Towards a Cloud-ready Cancer Genomics Analysis Pipeline

Marco Albuquerque, Bruno Grande, and Ryan D. Morin

An inherent problem in data-driven biology is the multi-disciplinary skill set required of the scientist to draw meaningful inferences from complex data sets. Over the past decade, this has been exacerbated by new technologies such as next-generation sequencing, which have greatly accelerated the rate at which data is being produced. To facilitate efficient handling of these increasingly large data sets, myriad algorithms have been developed to perform various bioinformatic tasks. In the data-intensive field of cancer genomics, these include computational methods for sequence alignment/mapping and variant detection. However, each software tool is typically run from the command line with an often cryptic combination of parameters, creating a tremendous barrier for new users. Graphical user interfaces—which are sorely lacking in the field of bioinformatics—can broaden the usage of these powerful computational methods by effectively eliminating their steep learning curve. This can be achieved using the Galaxy platform, which provides a unified graphical user interface for running software. Still, the small number of incorporated tools on this platform restricts users to simple analyses. To directly address this deficiency, we’re introducing a cancer genomics toolbox in Galaxy. Currently, our toolbox includes 20 new Galaxy tools spanning several sub-categories, notably variant calling (for single nucleotide variants, copy number variations and structural variations), visualization and additional helper tools for integrating and summarizing results. These tools have been linked with existing Galaxy tools forming 5 workflows, which are reproducible bioinformatic pipelines. Following Galaxy best practices, automatic tool installation exists for every tool allowing for a seamless installation.
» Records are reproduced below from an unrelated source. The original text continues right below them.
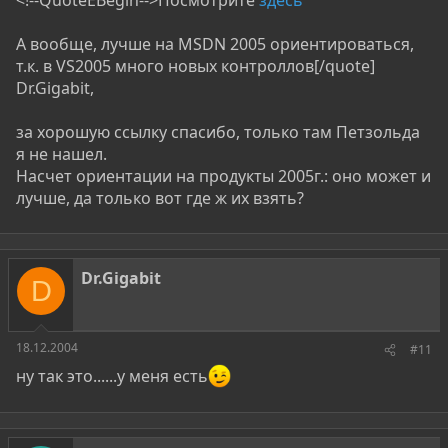
<!--QuoteEBegin-->Посмотрите
здесь
А вообще, лучше на MSDN 2005 ориентироваться,
т.к. в VS2005 много новых контроллов[/quote]
Dr.Gigabit,
за хорошую ссылку спасибо, только там Петзольда
я не нашел.
Насчет ориентации на продукты 2005г.: оно может и
лучше, да только вот где ж их взять?
Dr.Gigabit
D
18.12.2004
#11
ну так это......у меня есть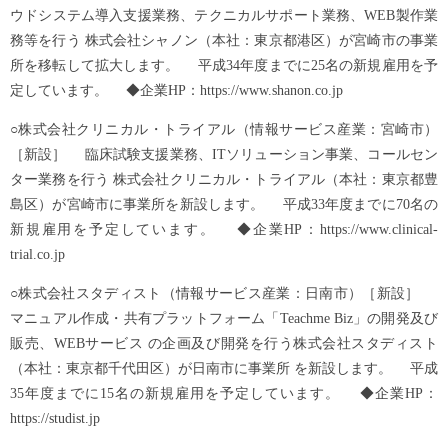
ウドシステム導入支援業務、テクニカルサポート業務、WEB製作業
務等を行う 株式会社シャノン（本社：東京都港区）が宮崎市の事業
所を移転して拡大します。 平成34年度までに25名の新規雇用を予
定しています。 ◆企業HP：https://www.shanon.co.jp
○株式会社クリニカル・トライアル（情報サービス産業：宮崎市）
［新設］ 臨床試験支援業務、ITソリューション事業、コールセン
ター業務を行う 株式会社クリニカル・トライアル（本社：東京都豊
島区）が宮崎市に事業所を新設します。 平成33年度までに70名の
新規雇用を予定しています。 ◆企業HP：https://www.clinical-
trial.co.jp
○株式会社スタディスト（情報サービス産業：日南市）［新設］
マニュアル作成・共有プラットフォーム「Teachme Biz」の開発及び
販売、WEBサービス の企画及び開発を行う株式会社スタディスト
（本社：東京都千代田区）が日南市に事業所 を新設します。 平成
35年度までに15名の新規雇用を予定しています。 ◆企業HP：
https://studist.jp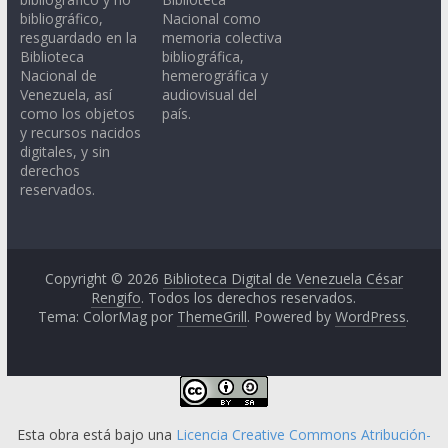
bibliográfico,
Nacional como
resguardado en la
memoria colectiva
Biblioteca
bibliográfica,
Nacional de
hemerográfica y
Venezuela, así
audiovisual del
como los objetos
país.
y recursos nacidos
digitales, y sin
derechos
reservados.
Copyright © 2026
Biblioteca Digital de Venezuela César
Rengifo
. Todos los derechos reservados.
Tema: ColorMag por
ThemeGrill
. Powered by
WordPress
.
Esta obra está bajo una
Licencia Creative Commons Atribución-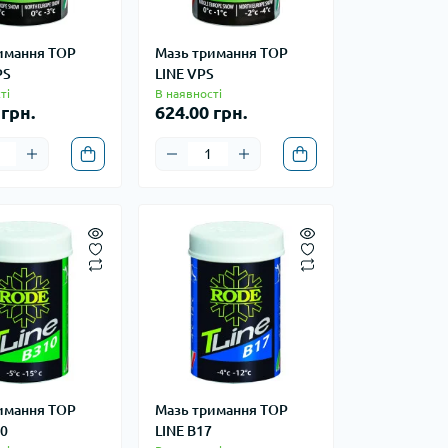
имання TOP
Мазь тримання TOP
PS
LINE VPS
ті
В наявності
 грн.
624.00 грн.
имання TOP
Мазь тримання TOP
10
LINE B17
All tools and workflows have been developed to ensure optimal parallelism on a cluster environment. Additionally, our cancer genomics toolbox can easily be deployed onto a cloud-based instance of Galaxy, eliminating the need for permanent access to commodity computing hardware. In summary, our Galaxy toolbox will accelerate cancer research by empowering researchers to perform their own cancer genome analyses with unprecedented accessibility.